Last but not least, the deflation in credit has not translated into broader deflation. There are few price drops other than energy that was way overpriced and has now undershot.
The problem is that the Fed is pushing on a rope right now. The problem is that banks aren't lending, but this is not because interest rates are too high or that there is a Fed-imposed limit on lending. It's because the banks are scared.
The problem with the Fed's money regulatory mechanisms is that they all assume that banks will always lend as much as they are allowed at competitive rates. So what happens if they don't? The Fed can extend ever-increasing enticements to lend, but until the banks stop being scared, they won't respond.
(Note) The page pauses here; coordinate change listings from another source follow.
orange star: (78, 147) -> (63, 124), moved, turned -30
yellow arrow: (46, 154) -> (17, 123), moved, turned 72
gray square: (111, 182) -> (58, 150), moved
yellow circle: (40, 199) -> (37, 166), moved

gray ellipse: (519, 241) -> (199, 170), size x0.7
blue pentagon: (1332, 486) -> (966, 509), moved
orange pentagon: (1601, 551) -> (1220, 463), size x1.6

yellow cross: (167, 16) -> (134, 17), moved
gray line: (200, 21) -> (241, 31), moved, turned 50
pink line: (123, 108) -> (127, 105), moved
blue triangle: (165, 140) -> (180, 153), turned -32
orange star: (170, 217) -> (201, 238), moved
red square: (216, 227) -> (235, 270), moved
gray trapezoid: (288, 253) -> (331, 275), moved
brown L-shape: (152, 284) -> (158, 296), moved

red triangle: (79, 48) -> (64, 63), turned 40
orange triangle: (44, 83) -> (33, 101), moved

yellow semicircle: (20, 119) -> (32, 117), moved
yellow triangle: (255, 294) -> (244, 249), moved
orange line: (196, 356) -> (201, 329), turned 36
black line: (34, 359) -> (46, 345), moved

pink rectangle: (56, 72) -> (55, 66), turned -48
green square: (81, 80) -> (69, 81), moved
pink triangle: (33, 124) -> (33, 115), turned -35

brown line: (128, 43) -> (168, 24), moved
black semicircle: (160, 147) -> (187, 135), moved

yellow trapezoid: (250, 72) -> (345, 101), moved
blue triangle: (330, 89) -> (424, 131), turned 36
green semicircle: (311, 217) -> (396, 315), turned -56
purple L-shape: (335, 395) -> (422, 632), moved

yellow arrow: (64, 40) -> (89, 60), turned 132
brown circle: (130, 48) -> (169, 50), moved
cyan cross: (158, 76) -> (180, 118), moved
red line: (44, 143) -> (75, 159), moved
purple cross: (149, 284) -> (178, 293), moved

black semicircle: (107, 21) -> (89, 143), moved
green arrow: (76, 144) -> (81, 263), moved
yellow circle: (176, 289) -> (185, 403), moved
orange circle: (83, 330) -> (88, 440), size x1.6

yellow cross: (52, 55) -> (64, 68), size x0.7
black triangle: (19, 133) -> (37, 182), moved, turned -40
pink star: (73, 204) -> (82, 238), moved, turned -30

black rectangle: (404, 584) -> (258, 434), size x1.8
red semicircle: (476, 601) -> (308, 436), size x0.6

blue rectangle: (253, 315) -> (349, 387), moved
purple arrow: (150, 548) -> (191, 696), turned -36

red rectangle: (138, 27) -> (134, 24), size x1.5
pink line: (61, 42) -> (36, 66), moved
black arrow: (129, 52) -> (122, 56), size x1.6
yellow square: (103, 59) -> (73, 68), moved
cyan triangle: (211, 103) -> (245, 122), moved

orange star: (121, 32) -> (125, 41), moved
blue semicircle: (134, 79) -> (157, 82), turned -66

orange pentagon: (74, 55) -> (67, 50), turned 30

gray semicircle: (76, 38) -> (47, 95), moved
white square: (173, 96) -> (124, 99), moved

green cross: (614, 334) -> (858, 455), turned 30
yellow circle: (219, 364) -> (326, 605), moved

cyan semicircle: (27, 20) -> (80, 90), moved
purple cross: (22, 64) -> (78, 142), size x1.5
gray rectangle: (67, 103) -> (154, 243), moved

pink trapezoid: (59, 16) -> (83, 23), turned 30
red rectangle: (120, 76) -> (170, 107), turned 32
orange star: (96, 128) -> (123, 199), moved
So then what happens when the banks snap out of it? The Fed's enticements suddenly start working and banks will overextend themselves and we will be in for another world of hurt. Also the increased money supply that the Fed pumped into the economy to offset the decrease in lending gets augmented by the new lending into a huge jump in inflation
I've been trying to think of a way for the Fed to "pull the rope" rather than push. One horrible but straightforward idea is to fine banks who fall below a certain lending percentage. It's kind of like a reverse reserve requirement. Another even worse idea is for the Fed to compete directly with banks in lending when private lending dries up. Another similarly bad idea is for the Fed to tell the banks that it will pay back a certain percentage of bad loans, taking the bank's risk away.
Whatever is done, I still expect the scenario to play out that deflation runs its course in a year or so, and then snaps back into a short period of very fast inflation before settling down.